23 October 2009

Before the bombs -- The power of WWII, part 1

Whether our parents would have married eventually is an unknown.  What is known is that the bombing of Pearl Harbor made it happen as it did.  I’ve always believed that World War II was the most powerful influence that shaped our family.

Boy meets Girl

Lavinia Cresap and Jack Gilbert were set up as blind date bridge partners by mutual friends.  They enjoyed the evening, but she almost didn’t date him again at all.  They commuted to San Francisco on the same train which went down Claremont Avenue in Berkeley and Oakland then across the Bay Bridge to SF.   She had gotten on one stop before he and saw him coming down the aisle toward where she sat.  She smiled up at him as he walked right by, oblivious of her.  She blushed with embarrassment.  A few nights later he showed up at her house with flowers to begin his wooing.  He simply never saw her on the train, his mind already on work.
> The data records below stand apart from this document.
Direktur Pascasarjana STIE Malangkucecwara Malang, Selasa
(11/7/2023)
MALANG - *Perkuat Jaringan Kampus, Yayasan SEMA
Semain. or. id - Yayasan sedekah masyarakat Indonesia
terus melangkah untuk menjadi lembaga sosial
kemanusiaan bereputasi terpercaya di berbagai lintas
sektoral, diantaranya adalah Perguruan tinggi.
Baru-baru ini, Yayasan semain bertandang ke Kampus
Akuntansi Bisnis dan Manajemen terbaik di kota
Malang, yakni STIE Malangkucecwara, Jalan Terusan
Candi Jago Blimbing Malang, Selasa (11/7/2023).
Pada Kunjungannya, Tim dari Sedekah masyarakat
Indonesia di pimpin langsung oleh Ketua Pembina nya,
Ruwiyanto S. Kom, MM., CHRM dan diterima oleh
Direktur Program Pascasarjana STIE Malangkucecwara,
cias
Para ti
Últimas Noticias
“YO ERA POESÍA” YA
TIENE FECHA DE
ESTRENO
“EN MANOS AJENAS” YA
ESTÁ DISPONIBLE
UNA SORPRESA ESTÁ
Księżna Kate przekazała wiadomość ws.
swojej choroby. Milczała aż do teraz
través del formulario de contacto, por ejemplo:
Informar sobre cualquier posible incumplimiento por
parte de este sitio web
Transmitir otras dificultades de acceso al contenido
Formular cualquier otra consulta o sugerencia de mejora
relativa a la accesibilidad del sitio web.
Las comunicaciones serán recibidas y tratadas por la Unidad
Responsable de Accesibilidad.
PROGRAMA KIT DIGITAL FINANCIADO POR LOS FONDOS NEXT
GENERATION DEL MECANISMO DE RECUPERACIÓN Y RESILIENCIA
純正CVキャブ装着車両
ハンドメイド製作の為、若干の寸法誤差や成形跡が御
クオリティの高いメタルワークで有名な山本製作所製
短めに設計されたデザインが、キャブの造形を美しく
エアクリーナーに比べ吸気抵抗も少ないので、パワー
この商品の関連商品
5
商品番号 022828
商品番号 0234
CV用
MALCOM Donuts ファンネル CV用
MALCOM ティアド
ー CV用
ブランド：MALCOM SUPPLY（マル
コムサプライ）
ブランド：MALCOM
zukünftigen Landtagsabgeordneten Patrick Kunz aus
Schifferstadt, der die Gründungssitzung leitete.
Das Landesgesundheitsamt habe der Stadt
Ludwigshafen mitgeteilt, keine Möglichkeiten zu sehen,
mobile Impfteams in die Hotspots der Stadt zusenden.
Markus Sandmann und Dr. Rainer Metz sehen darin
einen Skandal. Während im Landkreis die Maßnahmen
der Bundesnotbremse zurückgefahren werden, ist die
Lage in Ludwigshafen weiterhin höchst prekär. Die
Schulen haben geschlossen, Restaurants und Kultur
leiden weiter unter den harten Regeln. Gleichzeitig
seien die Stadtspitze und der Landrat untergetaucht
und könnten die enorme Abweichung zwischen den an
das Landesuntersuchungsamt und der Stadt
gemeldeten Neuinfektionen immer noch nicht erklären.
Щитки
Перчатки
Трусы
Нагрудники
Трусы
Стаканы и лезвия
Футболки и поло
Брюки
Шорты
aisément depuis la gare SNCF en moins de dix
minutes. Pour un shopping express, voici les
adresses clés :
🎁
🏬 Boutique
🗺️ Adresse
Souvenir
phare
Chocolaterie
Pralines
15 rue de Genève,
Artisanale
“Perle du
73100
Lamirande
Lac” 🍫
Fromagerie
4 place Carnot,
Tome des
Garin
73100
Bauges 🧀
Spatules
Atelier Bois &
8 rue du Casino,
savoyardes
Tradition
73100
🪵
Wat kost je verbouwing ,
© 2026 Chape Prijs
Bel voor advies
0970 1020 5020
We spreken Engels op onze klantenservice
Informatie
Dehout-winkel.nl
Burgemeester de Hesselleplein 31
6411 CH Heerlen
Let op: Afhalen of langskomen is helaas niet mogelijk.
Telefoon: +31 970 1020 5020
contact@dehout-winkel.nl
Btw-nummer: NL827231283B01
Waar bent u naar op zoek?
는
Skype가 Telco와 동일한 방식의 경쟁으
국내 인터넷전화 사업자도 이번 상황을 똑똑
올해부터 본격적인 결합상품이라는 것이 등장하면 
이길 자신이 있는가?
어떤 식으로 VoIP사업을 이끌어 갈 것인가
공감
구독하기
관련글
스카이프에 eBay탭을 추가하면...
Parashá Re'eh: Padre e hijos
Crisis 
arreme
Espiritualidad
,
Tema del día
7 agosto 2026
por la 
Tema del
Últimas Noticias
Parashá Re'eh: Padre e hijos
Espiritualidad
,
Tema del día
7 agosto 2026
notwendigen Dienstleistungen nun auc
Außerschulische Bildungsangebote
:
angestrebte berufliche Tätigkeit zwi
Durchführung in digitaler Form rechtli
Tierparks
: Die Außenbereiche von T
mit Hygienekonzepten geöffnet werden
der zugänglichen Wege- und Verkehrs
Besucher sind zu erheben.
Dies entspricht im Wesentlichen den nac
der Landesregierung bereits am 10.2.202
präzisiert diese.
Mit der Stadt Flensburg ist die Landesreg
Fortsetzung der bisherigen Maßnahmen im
Their courtship included many dates, but one where she said he kept asking if she didn’t want a drink – an aperitif, wine with dinner, an after dinner brandy.  This was at the Brookdale Lodge at Boulder Creek in the Santa Cruz mountains where they had gone with married friends to spend the weekend.  She said, “You’re trying to get me drunk to seduce me.”  He joked, “Candy’s dandy, but liquor’s quicker” which set off her alarms bells for a good long while.  She famously told her dear friend (later my Godmother), “Whatever I do, don’t let me marry him.” 

Jack and Lavinia had both graduated from Cal in 1937 but didn’t meet there.  Soon after graduation he began his work with his lifelong employer, Zellerbach Paper Company, and she began work for Dupont as a bookkeeper.  In ROTC as an undergraduate he was already on active reserve with the army.  His job involved a lot of travel – over his working life perhaps two weeks out of every month.  And he wasn’t all that eager to settle down.

Boy Loses Girl
Her parents, Andrew Bruce Cresap and Grace (Arnold) Cresap thought their eldest daughter needed to get away. So in 1941 when her good friend, Mary Alice married Carl Kindt and moved to Schofield Barracks where he was stationed in the Army, Vin’s parents convinced her to sail for  Hawaii and stay there awhile – keep Mary Alice company, get a new job, and maybe meet someone new.

16 Oct 1941 Lavinia Cresap, 26, sailed alone on the S.S. Lurline from San Francisco to Honolulu.  She arrived Oct 22nd.